Its little wonder that all of the big telecommunications companies can only
grow by major acquisition rather than human invention. Given that they are
fixed and rigid in their business model, infrastructure costs, and roles, they
cannot afford to re-think the industry. So, in moves a concept that defies their
paradigmatic models, Skype, and without the capital-intensive notion of a
network, they become the market leader in international calls with more than
12% of the market. The bigger companies lacked the courage to drop their
world-view and see the market needs and new technological possibilities with
the objectivity of a start-up.
Yet, many corporate citizens lust after such a wild leap. On every corporate
desk we see copies of the Business Model Canvas or Lean Start-up.
Skunkworks teams meet with the fervor and passion of illicit love. Like stolen
love, these relationships rarely make it in the light of day. The concepts are
cleaned up and presented to the larger enterprise. Then, behold the attack.

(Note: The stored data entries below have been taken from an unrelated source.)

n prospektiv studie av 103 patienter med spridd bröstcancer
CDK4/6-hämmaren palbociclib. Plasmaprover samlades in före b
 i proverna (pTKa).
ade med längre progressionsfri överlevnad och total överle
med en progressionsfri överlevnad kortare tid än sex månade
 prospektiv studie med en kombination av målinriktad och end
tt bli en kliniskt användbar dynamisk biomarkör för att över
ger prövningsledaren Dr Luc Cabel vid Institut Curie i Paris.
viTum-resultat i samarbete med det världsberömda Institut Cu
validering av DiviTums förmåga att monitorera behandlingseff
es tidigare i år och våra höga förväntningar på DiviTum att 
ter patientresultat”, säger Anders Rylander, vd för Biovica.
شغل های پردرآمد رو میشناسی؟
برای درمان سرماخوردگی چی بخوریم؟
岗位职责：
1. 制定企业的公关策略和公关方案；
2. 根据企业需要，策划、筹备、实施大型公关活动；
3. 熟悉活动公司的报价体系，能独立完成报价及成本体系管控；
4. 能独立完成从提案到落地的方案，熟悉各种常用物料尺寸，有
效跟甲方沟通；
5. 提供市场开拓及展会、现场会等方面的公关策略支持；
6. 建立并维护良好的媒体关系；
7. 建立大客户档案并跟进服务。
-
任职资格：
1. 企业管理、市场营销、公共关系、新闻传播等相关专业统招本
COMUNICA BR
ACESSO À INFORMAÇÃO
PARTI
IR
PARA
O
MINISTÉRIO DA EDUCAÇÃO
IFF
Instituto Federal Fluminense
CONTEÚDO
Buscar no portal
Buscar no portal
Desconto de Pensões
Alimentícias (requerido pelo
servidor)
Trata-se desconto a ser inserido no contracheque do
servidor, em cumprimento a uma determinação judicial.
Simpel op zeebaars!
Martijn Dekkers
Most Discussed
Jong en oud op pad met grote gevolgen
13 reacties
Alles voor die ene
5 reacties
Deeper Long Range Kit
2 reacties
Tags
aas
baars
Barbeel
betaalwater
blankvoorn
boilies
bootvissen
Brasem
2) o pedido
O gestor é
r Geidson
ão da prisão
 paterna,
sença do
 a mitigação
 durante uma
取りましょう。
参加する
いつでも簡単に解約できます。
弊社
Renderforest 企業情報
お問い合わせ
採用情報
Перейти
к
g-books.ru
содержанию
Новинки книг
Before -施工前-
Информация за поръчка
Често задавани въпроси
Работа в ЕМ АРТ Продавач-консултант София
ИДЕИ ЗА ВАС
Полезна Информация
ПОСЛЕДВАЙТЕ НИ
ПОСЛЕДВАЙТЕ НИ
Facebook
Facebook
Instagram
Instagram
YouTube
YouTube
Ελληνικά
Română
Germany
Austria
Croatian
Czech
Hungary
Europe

Behold the boundaries. Behold the reasons why we cannot move ahead with
something radical. Faint praise for fresh thinking peppers the conversation,
then its back to business as usual.
This cynical, but too-true, scene is enacted again and again every day in
America. Cultural antibodies eat at any expression of courage like rapacious
piranhas in company after company. The only antidote is courage, the
courage to confront fears, dangers, and uncertainties. To be able to enact this
courage, it takes a focus on an innovation culture where even the business
model that brings us together is an on-going experiment and prototype open
to improvement.

Courage; it changes things, for the better.